In this exclusive interview with Chris Aniszczyk, the Head of Open Source at Twitter explains how company engineers are working on open source technologies internally and contributing to a range of community projects. Learn more about open source at Twitter in Chris's talk at All Things Open.
As Head of Open Source at Twitter, what exactly do you do?
In essence, I make the lives of Twitter engineers easier when open sourcing software, working with open source communities, or in places like standards bodies. Over four years ago, I had a fantastic opportunity to join Twitter to create an open source program (@TwitterOSS) from scratch. One of our main goals was to ensure that, as a company, we were good open source citizens—from the basics of respecting open source licenses to making it easier for engineers to open source code and ensuring we're giving back to the open source projects we depend on. Furthermore, we also wanted to be diligent in investing engineering time to open source projects and communities. (You can see this blog post for more information.)
In my opinion, it's a growing trend that companies like Twitter, Google, Facebook, Samsung, Walmart and even startups like Box are creating open source offices to maximize their value of open source participation. Heck, even Microsoft has an open source office these days.

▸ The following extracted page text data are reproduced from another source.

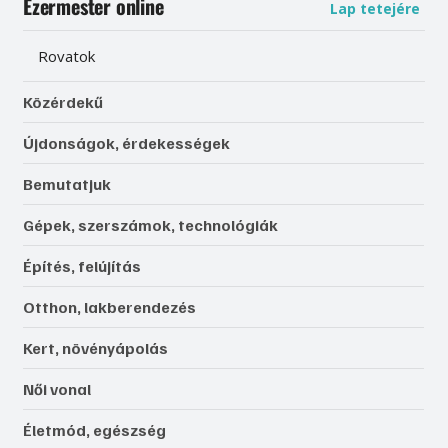
Ezermester online
Lap tetejére
Rovatok
Közérdekű
Újdonságok, érdekességek
Bemutatjuk
Gépek, szerszámok, technológiák
Építés, felújítás
Otthon, lakberendezés
Kert, növényápolás
Női vonal
Életmód, egészség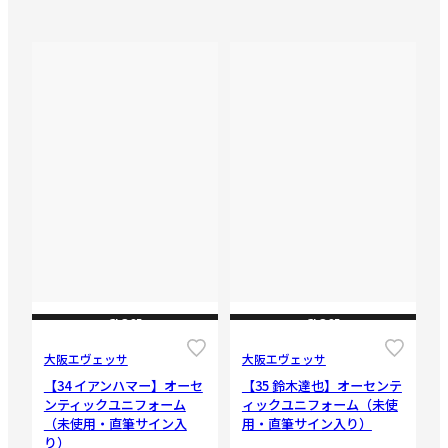
CLOSE
CLOSE
大阪エヴェッサ
大阪エヴェッサ
【34 イアンハマー】オーセ
【35 鈴木達也】オーセンテ
ンティックユニフォーム
ィックユニフォーム（未使
（未使用・直筆サイン入
用・直筆サイン入り）
り）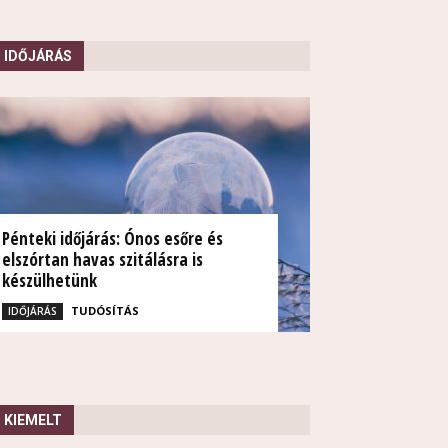
IDŐJÁRÁS
Pénteki időjárás: Ónos esőre és
elszórtan havas szitálásra is
készülhetünk
TUDÓSÍTÁS
IDŐJÁRÁS
KIEMELT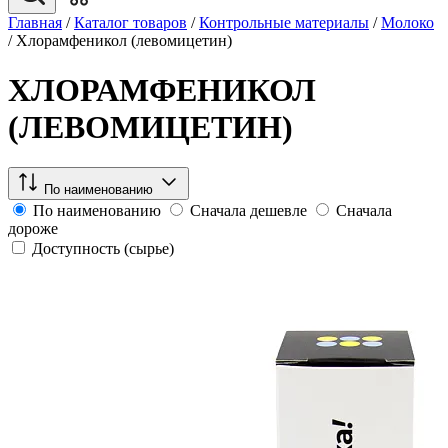
Главная
/
Каталог товаров
/
Контрольные материалы
/
Молоко
/
Хлорамфеникол (левомицетин)
ХЛОРАМФЕНИКОЛ
(ЛЕВОМИЦЕТИН)
По наименованию
По наименованию
Сначала дешевле
Сначала
дороже
Доступность (сырье)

What are open source developers currently working on at Twitter?
How is open source part of the culture at Twitter?
Since Twitter's early days, open source has been a pervasive part of engineering culture. Every Tweet you send and receive touches a plethora of open source software on its journey from our Linux-based infrastructure to your web browser or mobile devices. Furthermore, we have engineers partake in open source training when they start their job to ensure they understand our processes and culture when it comes to interacting with open source communities.

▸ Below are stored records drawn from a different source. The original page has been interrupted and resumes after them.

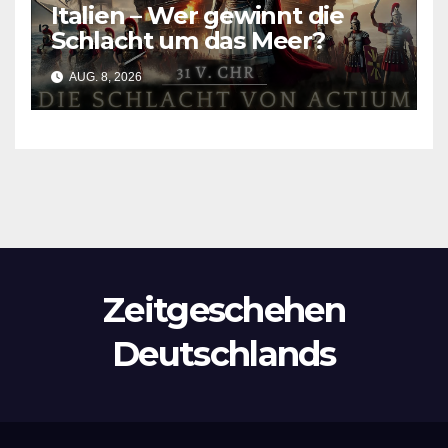
Italien – Wer gewinnt die
Schlacht um das Meer?
AUG. 8, 2026
Zeitgeschehen
Deutschlands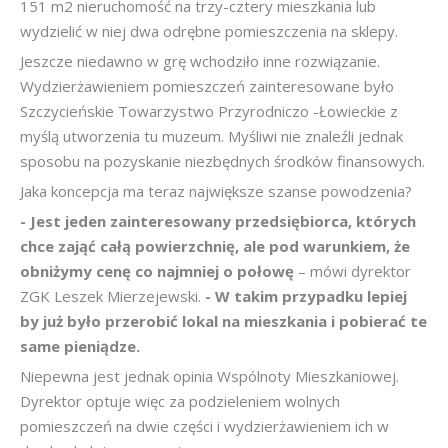
151 m2 nieruchomość na trzy-cztery mieszkania lub
wydzielić w niej dwa odrębne pomieszczenia na sklepy.
Jeszcze niedawno w grę wchodziło inne rozwiązanie.
Wydzierżawieniem pomieszczeń zainteresowane było
Szczycieńskie Towarzystwo Przyrodniczo -Łowieckie z
myślą utworzenia tu muzeum. Myśliwi nie znaleźli jednak
sposobu na pozyskanie niezbędnych środków finansowych.
Jaka koncepcja ma teraz największe szanse powodzenia?
- Jest jeden zainteresowany przedsiębiorca, których
chce zająć całą powierzchnię, ale pod warunkiem, że
obniżymy cenę co najmniej o połowę
– mówi dyrektor
ZGK Leszek Mierzejewski.
- W takim przypadku lepiej
by już było przerobić lokal na mieszkania i pobierać te
same pieniądze.
Niepewna jest jednak opinia Wspólnoty Mieszkaniowej.
Dyrektor optuje więc za podzieleniem wolnych
pomieszczeń na dwie części i wydzierżawieniem ich w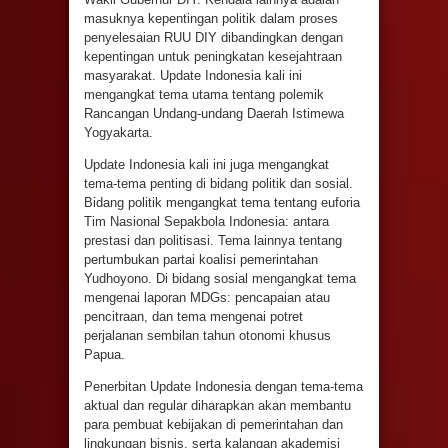
masuknya kepentingan politik dalam proses
penyelesaian RUU DIY dibandingkan dengan
kepentingan untuk peningkatan kesejahtraan
masyarakat. Update Indonesia kali ini
mengangkat tema utama tentang polemik
Rancangan Undang-undang Daerah Istimewa
Yogyakarta.
Update Indonesia kali ini juga mengangkat
tema-tema penting di bidang politik dan sosial.
Bidang politik mengangkat tema tentang euforia
Tim Nasional Sepakbola Indonesia: antara
prestasi dan politisasi. Tema lainnya tentang
pertumbukan partai koalisi pemerintahan
Yudhoyono. Di bidang sosial mengangkat tema
mengenai laporan MDGs: pencapaian atau
pencitraan, dan tema mengenai potret
perjalanan sembilan tahun otonomi khusus
Papua.
Penerbitan Update Indonesia dengan tema-tema
aktual dan regular diharapkan akan membantu
para pembuat kebijakan di pemerintahan dan
lingkungan bisnis, serta kalangan akademisi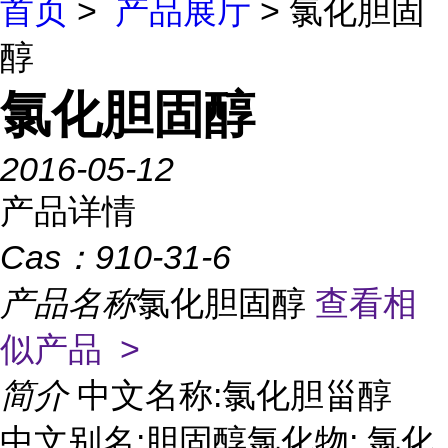
首页
>
产品展厅
> 氯化胆固
醇
氯化胆固醇
2016-05-12
产品详情
Cas：
910-31-6
产品名称
氯化胆固醇
查看相
似产品 >
简介
中文名称:氯化胆甾醇
中文别名:胆固醇氯化物; 氯化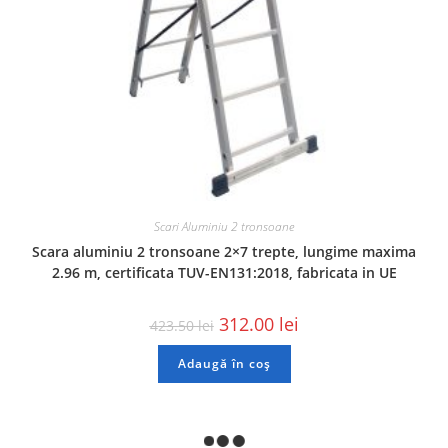
Scari Aluminiu 2 tronsoane
Scara aluminiu 2 tronsoane 2×7 trepte, lungime maxima
2.96 m, certificata TUV-EN131:2018, fabricata in UE
312.00
lei
423.50
lei
Adaugă în coș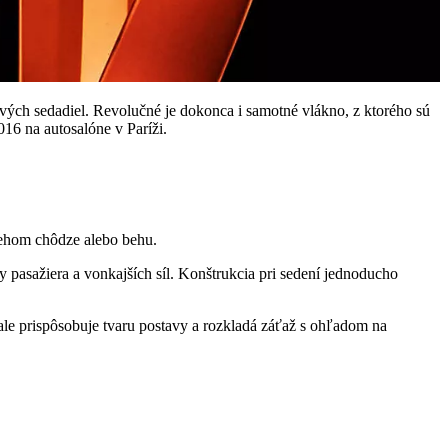
ových sedadiel. Revolučné je dokonca i samotné vlákno, z ktorého sú
016 na autosalóne v Paríži.
behom chôdze alebo behu.
pasažiera a vonkajších síl. Konštrukcia pri sedení jednoducho
nale prispôsobuje tvaru postavy a rozkladá záťaž s ohľadom na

Twitter was built on open source software, but what are examples of the open source solutions that Twitter has given back to the community?
Oh my, there are so many projects I'm proud of. First, I'm really proud of us sharing our expertise in scaling infrastructure by open sourcing technologies like Apache Mesos and Aurora. Over the past few years, Mesos has grown to a fully independent open source project at the Apache foundation and now runs the infrastructure for some of the largest scale companies like Twitter, Netflix, Airbnb, Cisco, Paypal, Uber, and even Apple. For example, every time you talk to Siri on your iPhone, you're speaking to an infrastructure backed by Mesos.

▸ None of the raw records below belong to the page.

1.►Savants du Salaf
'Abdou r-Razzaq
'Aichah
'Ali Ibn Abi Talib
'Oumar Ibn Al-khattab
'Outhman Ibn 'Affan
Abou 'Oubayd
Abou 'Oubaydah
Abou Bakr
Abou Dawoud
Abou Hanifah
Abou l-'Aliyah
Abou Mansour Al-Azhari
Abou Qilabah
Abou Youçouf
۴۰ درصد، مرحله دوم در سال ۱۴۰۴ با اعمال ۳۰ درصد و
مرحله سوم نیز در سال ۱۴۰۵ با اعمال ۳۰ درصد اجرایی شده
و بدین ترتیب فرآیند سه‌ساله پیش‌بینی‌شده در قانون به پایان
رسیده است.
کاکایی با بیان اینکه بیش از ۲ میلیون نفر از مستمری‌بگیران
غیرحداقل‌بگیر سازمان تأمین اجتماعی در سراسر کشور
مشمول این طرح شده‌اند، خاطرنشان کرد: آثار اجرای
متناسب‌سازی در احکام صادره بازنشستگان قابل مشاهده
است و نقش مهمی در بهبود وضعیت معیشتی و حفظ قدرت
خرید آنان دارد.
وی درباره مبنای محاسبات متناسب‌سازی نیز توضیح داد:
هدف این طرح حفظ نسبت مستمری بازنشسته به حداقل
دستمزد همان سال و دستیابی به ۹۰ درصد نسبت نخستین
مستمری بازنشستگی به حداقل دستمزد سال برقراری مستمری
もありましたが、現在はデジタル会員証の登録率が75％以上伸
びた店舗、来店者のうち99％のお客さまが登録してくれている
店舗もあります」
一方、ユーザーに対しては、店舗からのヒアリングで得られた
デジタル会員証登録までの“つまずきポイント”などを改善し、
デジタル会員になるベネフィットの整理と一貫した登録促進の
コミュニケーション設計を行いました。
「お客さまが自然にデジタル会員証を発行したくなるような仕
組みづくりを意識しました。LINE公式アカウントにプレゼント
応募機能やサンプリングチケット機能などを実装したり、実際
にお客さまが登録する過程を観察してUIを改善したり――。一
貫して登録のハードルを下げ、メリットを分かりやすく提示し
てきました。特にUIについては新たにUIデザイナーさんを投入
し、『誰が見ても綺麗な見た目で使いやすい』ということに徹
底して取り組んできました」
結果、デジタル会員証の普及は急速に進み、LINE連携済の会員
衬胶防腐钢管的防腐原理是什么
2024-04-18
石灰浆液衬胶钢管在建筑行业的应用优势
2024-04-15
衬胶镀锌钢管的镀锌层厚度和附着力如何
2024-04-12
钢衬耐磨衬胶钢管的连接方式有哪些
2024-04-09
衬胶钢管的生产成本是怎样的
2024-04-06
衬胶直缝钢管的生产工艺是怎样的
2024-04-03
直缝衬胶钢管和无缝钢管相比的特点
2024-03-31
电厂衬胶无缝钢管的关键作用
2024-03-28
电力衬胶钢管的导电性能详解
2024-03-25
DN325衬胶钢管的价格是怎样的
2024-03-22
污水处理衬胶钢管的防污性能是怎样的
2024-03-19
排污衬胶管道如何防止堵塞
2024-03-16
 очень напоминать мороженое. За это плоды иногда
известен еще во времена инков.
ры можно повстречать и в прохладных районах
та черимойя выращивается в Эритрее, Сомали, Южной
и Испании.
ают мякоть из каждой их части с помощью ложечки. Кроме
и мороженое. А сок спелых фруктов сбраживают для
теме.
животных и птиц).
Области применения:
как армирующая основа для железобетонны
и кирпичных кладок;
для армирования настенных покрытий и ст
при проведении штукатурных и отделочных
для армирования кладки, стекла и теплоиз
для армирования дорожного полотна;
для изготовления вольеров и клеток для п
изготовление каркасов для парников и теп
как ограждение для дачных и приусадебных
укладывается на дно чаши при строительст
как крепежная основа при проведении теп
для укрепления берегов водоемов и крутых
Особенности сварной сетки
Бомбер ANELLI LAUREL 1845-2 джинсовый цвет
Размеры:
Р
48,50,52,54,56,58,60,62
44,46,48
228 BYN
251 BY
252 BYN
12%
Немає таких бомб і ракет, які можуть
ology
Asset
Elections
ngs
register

Second, Finagle is the JVM library we use to write highly concurrent distributed services that power Twitter timelines, direct messages, and more. By sharing the way we architect and run our services through Finagle, it warms our heart to see other companies like Foursquare, Nest, NYTimes, Pinterest, SoundCloud, and more adopt the lessons we have learned over the years.
Another project I'm proud of is twemproxy, which I think generally flies under the radar. In essence, twemproxy is a fast, lightweight proxy for memcached and redis clusters. It helps scale and power some of the largest cache clusters in the world, from Twitter to Wikimedia, Pinterest, Yahoo, and more.
Finally, I'm really proud of the popular Bootstrap front-end toolkit, which originated at Twitter. The Bootstrap project grew so much that we eventually set it free and made it a community-run project in its own GitHub organization as part of the v3 release.
In your talk, you'll discuss lessons learned from creating Twitter's open source office. Without giving away your whole talk, what are a couple of lessons learned?
Community doesn't come for free: There's a common belief that if you open source something, people will show up and contribute magical patches to your open source project. While I wish that were true, the mantra of "if you build it, they will come" doesn't really apply to most open source projects. You have to put in the hard work of community building to see growth over the long term.
At Twitter, our open source program office has a team of developer advocates focused on growing open source ecosystems, which are important for us to ensure they thrive and evolve to our benefit. This includes making it easier to contribute and ensuring contributors feel welcome. In the end, happier contributors will contribute more.
Diversity is the spice of life; collaborate at the start: In general, projects that are more diverse in terms of committers have a better chance of long term success from the get-go. At Twitter, we prefer not to open source projects unless they have been running in production and have collaborators signed up from the start. What we mean by having collaborators signed up from the start is that we talk to our peers in industry before open sourcing any major project and do our best to get multiple parties on board in the beginning.
For example, we started the Parquet project and collaborated with Cloudera before fully open sourcing the project. Launching with collaborators from the beginning can help build momentum. In a couple years, Parquet has 60+ contributors from 10+ organizations and has successfully graduated from the Apache incubator into a mature project.
Let's say you're organizing an "open source at Twitter" trivia contest. What are three Twitter trivia questions and answers you'd include?
Q: What Twitter open source project helps power Wikipedia's caching layer?
Q: When you talk to Apple's Siri on an iPhone, what Twitter-originated open source project helps power its infrastructure?
Q: What is the most popular open source project on GitHub in terms of combined stars and forks? (Hint: it's a front-end project that originated at Twitter.)
If you read my interview, you should be able to answer all three questions.